Shuffle values and sample indices of a sparse matrix

eliassno · March 22, 2021, 12:54am

I need to shuffle entries in selected columns of a large, sparse matrix X with dimensions M x N . I have written a function that does this in-place, as I need to perform the shuffling repeatedly on the same data.

function shuffle_sparse_columns!(X::SparseMatrixCSC, columns)
    M, N = size(X)
    for col in columns
        colptr_l = X.colptr[col]
        colptr_u = X.colptr[col+1] - 1
        rowvals = @view X.rowval[colptr_l:colptr_u]
        nzvals = @view X.nzval[colptr_l:colptr_u]
        sample!(1:M, rowvals; replace=false, ordered=true)
        shuffle!(nzvals)
    end
end

This is significantly faster than slicing the array with numpy/scipy, but trails behind scikit learn’s implementation, shuffle, when the size of X increases (despite the fact that X is automatically converted to CSR format and manually converted back to CSC).

Below is a (hidden) MWE and some benchmark results.

Load packages, define functions and benchmark

using BenchmarkTools
using PyCall
using Random
using SparseArrays
using StatsBase


"""
    shuffle_columns!(X, cols)

Entries in each of the provided columns in the array are shuffled in-place.
"""
function shuffle_columns!(X, cols)
    for col in cols
        shuffle!(@view X[:,col])
    end
end


"""
    shuffle_sparse_columns!(X::SparseMatrixCSC, columns)

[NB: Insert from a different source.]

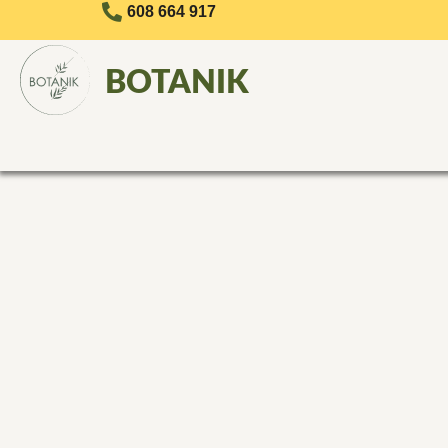
608 664 917
BOTANIK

The nonzero entires in each of the provided columns in the array are shuffled in-place.
"""
function shuffle_sparse_columns!(X::SparseMatrixCSC, columns)
    M, N = size(X)
    for col in columns
        colptr_l = X.colptr[col]
        colptr_u = X.colptr[col+1] - 1
        rowvals = @view X.rowval[colptr_l:colptr_u]
        nzvals = @view X.nzval[colptr_l:colptr_u]
        sample!(1:M, rowvals; replace=false, ordered=true)
        shuffle!(nzvals)
    end
end

py"""
import numpy as np
from sklearn.utils import shuffle
from scipy.sparse import csc_matrix, csr_matrix

def sklearn_shuffle_and_convert_csc(X):
    X_shuffled = shuffle(X)
    return csc_matrix(X_shuffled)

def py_shuffle_col(X, columns):
    (M, N) = X.shape
    for col in columns:
        colptr_l = X.indptr[col]
        colptr_u = X.indptr[col+1]
        X.indices[colptr_l:colptr_u] = np.random.choice(M, colptr_u - colptr_l, replace=False)
        X.indices[colptr_l:colptr_u].sort()
        np.random.shuffle(X.data[colptr_l:colptr_u])
    return X
"""

function bench(M, N, p, cols=nothing)
    # Benchmark julia
    Random.seed!(0); 
    X = sprand(M, N, p)
    println("Shuffle each column of a CSC matrix in Julia")
    @btime shuffle_sparse_columns!($X, $cols)
    
    # Benchmark sklearn (CSC -> CSR -> CSC)
    Random.seed!(0);
    X = sprand(M, N, p)
    py_sklearn_shuffle_and_convert = py"sklearn_shuffle_and_convert_csc"
    X_py_csc = py"csc_matrix"(X)
    println("Shuffle CSC with sklearn (to CSR) and convert to CSC")
    @btime $py_sklearn_shuffle_and_convert($X_py_csc)
        
    # Benchmark sklearn (CSC -> CSR)
    py_sklearn_shuffle = py"shuffle"
    X_py_csc = py"csc_matrix"(X)  # Restore original matrix
    println("Shuffle CSC with sklearn")
    @btime $py_sklearn_shuffle($X_py_csc)
    
    # Benchmark sklearn (CSR)
    X_py_csr = py"csr_matrix"(X)
    println("Shuffle CSR with sklearn")
    @btime $py_sklearn_shuffle($X_py_csr)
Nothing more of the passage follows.